System Architecture

Architecture Overview

Moltext is designed as a high-throughput documentation pipeline that transforms fractured, human-centric web content into a singular, high-density Agentic Context File. The system architecture is built on a decoupled "Parse-Process-Compile" pattern, ensuring that documentation is normalized before being presented to an LLM or an Autonomous Agent.

The Documentation Pipeline

The compilation process follows a linear data flow, moving from a remote URL to a local deterministic markdown file:

Discovery (Crawler): Traverses the target domain to identify and fetch HTML content.
Extraction (Cheerio/Turndown): Strips non-content elements (scripts, nav, footers) and converts HTML to Markdown.
Normalization (Processor): (Optional) Uses LLM inference to compress the markdown and remove conversational filler.
Assembly: Merges all processed pages into a single context.md with source attribution.

Core Components

1. Crawler (Discovery Engine)

The Crawler is responsible for stateful navigation of documentation sites. It implements a breadth-first search algorithm restricted to the initial domain to prevent "crawler sprawl."

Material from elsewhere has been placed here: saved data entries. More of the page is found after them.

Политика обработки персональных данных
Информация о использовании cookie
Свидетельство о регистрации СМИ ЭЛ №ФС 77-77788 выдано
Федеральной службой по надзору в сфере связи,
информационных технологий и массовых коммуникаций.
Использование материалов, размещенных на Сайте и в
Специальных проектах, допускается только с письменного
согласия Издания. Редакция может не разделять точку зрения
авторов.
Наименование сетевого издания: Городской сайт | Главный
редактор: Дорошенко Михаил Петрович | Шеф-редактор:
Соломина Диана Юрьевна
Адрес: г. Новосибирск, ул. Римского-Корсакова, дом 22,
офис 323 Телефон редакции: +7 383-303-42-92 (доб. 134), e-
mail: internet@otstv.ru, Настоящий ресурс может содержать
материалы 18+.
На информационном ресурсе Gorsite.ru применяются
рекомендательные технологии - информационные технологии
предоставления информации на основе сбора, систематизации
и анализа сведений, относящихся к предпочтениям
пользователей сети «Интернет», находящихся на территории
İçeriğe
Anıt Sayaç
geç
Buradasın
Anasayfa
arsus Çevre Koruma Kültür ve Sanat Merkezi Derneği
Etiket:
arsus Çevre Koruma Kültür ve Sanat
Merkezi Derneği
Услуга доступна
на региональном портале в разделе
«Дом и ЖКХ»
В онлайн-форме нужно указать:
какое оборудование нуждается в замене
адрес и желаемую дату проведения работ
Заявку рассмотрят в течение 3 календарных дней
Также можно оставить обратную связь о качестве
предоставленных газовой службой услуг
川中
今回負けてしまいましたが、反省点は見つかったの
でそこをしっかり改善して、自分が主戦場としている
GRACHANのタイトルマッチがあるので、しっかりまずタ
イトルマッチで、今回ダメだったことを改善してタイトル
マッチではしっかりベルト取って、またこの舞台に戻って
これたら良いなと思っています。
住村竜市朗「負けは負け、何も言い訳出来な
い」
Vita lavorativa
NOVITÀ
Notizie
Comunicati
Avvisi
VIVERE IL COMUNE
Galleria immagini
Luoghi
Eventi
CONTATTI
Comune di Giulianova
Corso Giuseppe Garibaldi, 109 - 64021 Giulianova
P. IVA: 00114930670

Domain Locking: Automatically extracts the hostname from the base URL and ignores any external links.
Link Normalization: Resolves relative paths and strips URL fragments to ensure each unique page is only parsed once.
Concurrency Control: Supports batching (default size: 5) to respect rate limits of documentation hosts.

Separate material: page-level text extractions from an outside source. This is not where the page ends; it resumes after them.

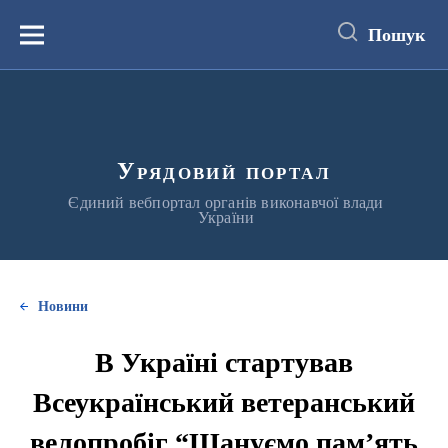
до
основного
Пошук
вмісту
Меню
Урядовий портал
Єдиний вебпортал органів виконавчої влади
України
Новини
В Україні стартував
Всеукраїнський ветеранський
велопробіг “Шануємо пам’ять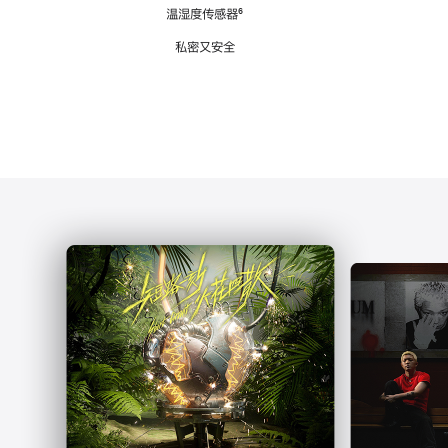
注
温湿度传感器
脚
⁶
注
私密又安全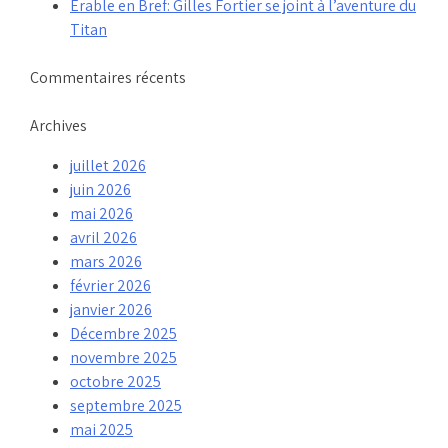
Érable en Bref: Gilles Fortier se joint à l’aventure du
Titan
Commentaires récents
Archives
juillet 2026
juin 2026
mai 2026
avril 2026
mars 2026
février 2026
janvier 2026
Décembre 2025
novembre 2025
octobre 2025
septembre 2025
mai 2025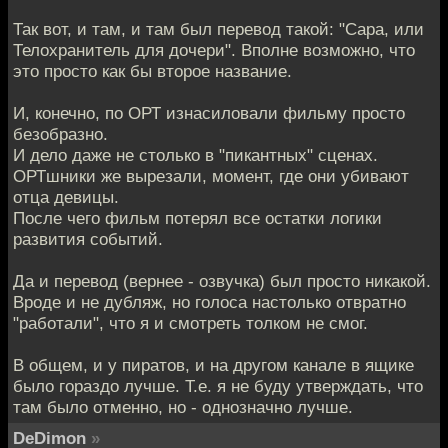
Так вот, и там, и там был перевод такой: "Сара, или
Телохранитель для дочери". Вполне возможно, что
это просто как бы второе название.
И, конечно, по ОРТ изнасиловали фильму просто
безобразно.
И дело даже не столько в "пикантных" сценах.
ОРТшники же вырезали, момент, где они убивают
отца девицы.
После чего фильм потерял все остатки логики
развития событий.
Да и перевод (вернее - озвучка) был просто никакой.
Вроде и не дубляж, но голоса настолько отвратно
"работали", что я и смотреть толком не смог.
В общем, и у пиратов, и на другом канале в ящике
было гораздо лучше. Т.е. я не буду утверждать, что
там было отменно, но - однозначно лучше.
DeDimon
»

2. Processor (Transformation Engine)

The Processor handles the conversion of raw HTML into agent-readable markdown. It operates in two distinct modes:

Raw Mode (`--raw`)

The processor performs a deterministic transformation:

DOM Cleaning: Uses Cheerio to remove nav, footer, script, and style tags.
Markdown Synthesis: Uses Turndown to convert the remaining semantic HTML (headers, code blocks, tables) into clean Markdown.
Context Preservation: Ensures all code signatures and technical constraints remain untouched.

AI-Native Mode (LLM-Enhanced)

When an API key or local inference endpoint is provided, the processor passes the markdown through a "Refinement Prompt." This prompt instructs the LLM to:

Remove conversational "fluff" and marketing language.
Optimize text for vector retrieval and high-density logic.
Fix broken formatting resulting from complex HTML structures.

3. Orchestrator (CLI)

The CLI layer, built on commander, manages user configuration and environment variables. It handles authentication logic for OpenAI or local providers (like Ollama) and coordinates the hand-off between the Crawler and the Processor.

Data Flow Diagram

Key Interfaces

Crawler Configuration

The crawler is initialized with a base URL and manages an internal queue of discovered links.

interface Page {
    url: string;
    content: string; // Raw HTML
    title: string;
}

// Example Crawler initialization
const crawler = new Crawler("https://docs.example.com");
const pages = await crawler.crawl(limit);

Processor Configuration

The processor is model-agnostic and can be pointed to any OpenAI-compatible endpoint.

const processor = new Processor(
    apiKey, 
    "https://api.openai.com/v1", // Or local base-url
    "gpt-4o-mini"                // Specified model
);

// Processing a page
const agenticMarkdown = await processor.processPage(page, isRawMode);

Integration with ClawHub

Moltext serves as the Ingestion Layer for the ClawHub ecosystem. By outputting a standardized context.md, it allows downstream agents (like OpenClaw) to expand their memory window with ground-truth technical data without requiring manual documentation browsing. This "Agent-Native" approach treats documentation as a compiled binary rather than a collection of readable pages.